具体的なコースとしては、例えば「アイデンティティ」に関するものがあります。そもそも自分のアイデンティティとは何か。それが自分の行動や、世界で起きている事のとらえ方にどう影響しているのか。アイデンティティという切り口から、世界で起きている事象について自らのあるべき姿に矢を向けていく。

2つ目の資質であるスキルベースのものは、もう少し実践的です。例えば、「こんな世界にしていきたい」という想いを抱いている人々、または考え始めている人々が誰でも活用できるような「ストーリーテリング」「デザインシンキング」「リーンスタートアップ」や「社会的インパクト測定」といったコースを提供しています。

リーダーシップは訓練できる

社会に対してより良いビジョンを持ったビジネスを立ち上げたい、と考えることはできても、持続することが難しい。続けるためには「モデル」が必要になる。いまの世界では、ビジネス的な考え方をしている人々と、社会的に良いことをしようとしている人々が重なるところがまだまだ少ない。でも、プライベートセクターで機能したやり方を途上国のためには使わない、という理由は一つもない。挑戦しようとしている人々が必要なマインドセットやスキルの育成のきっかけを提供しているのが、Acumenのプログラムです。

Acumenでは「リーダーになる」というよりは、「リーダーシップを発揮する」「リーダーシップを実践する」という言い方をしています。
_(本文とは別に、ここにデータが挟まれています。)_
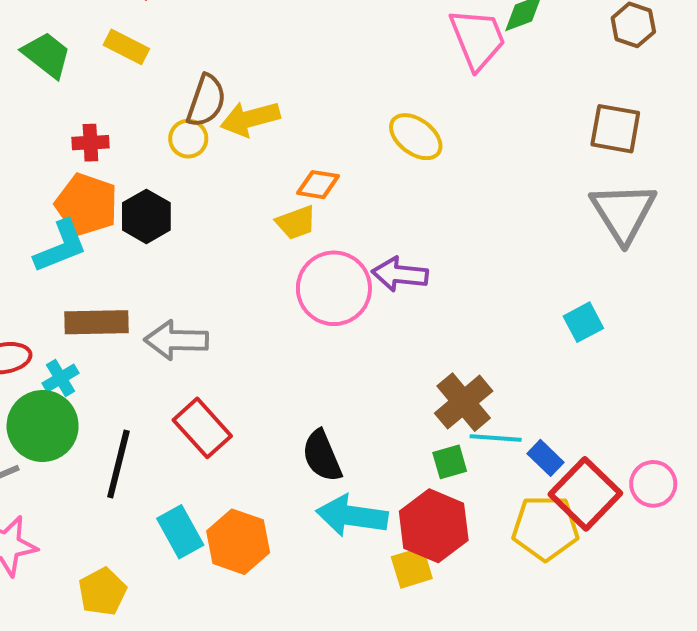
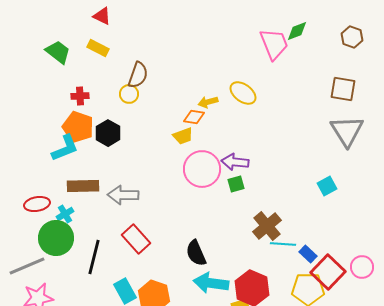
yellow arrow: (250, 119) -> (208, 102), moved, size x0.7
green square: (450, 462) -> (236, 184), moved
なぜなら、「権限」と「リーダーシップ」は必ずしも一致しないから。権限がある人間でなくても、リーダーシップは発揮できる。リーダーシップとは「訓練」できるものなのです。

そのうえで、世界を変えるチェンジメーカーに必要なことは何か、といえば、私個人は「モラルカレッジ」(道徳的な勇気)であると考えています。
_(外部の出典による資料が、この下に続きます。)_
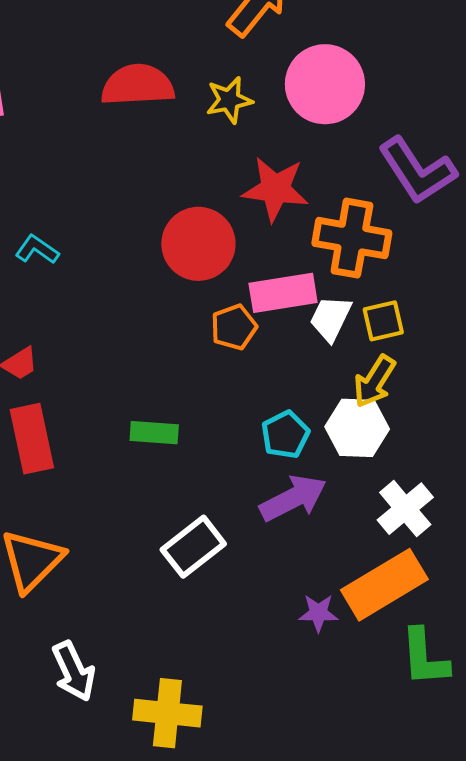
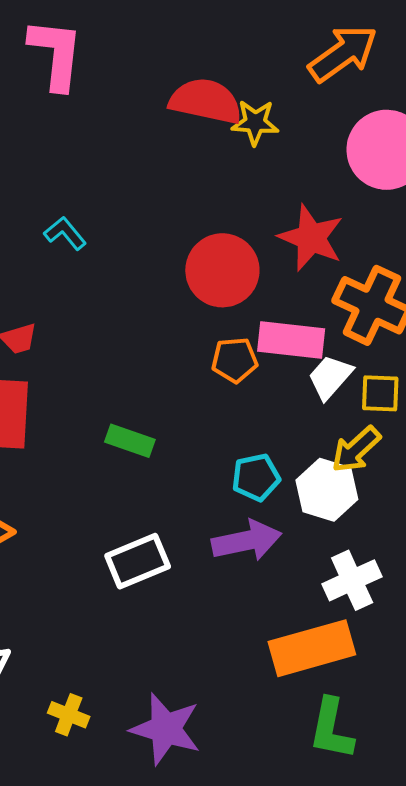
yellow star: (229, 100) -> (255, 122), moved
purple star: (318, 613) -> (166, 729), moved, size x1.8
yellow cross: (167, 713) -> (69, 715), size x0.6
「世の中は不公平だ」と言葉にするにも、勇気が必要。心では何とかしたい、と思っても、頭の中でやらない理由を探してしまうことがある。

頭と心が乖離しそうになった時に「勇気」を取れるかどうか。口に出しさえすれば、同じ思いを持っている人がきっと集まる。勇気や楽観主義的な考え方というのは、人に感染していくもの。そんな風に考えています。

まつかわ・ともこ◎「Acumen」NY本部にてリーダー育成プログラムのデザイナーを務める。ゴールドマン・サックスを経てグロービスへ。資本主義の仕組みを貧困問題の解決に使うという考えに興味を持ち、グロービス在籍中の2010年末よりAcumen東京チャプターにてボランティアを始める。米国に渡り、14年3月から現職。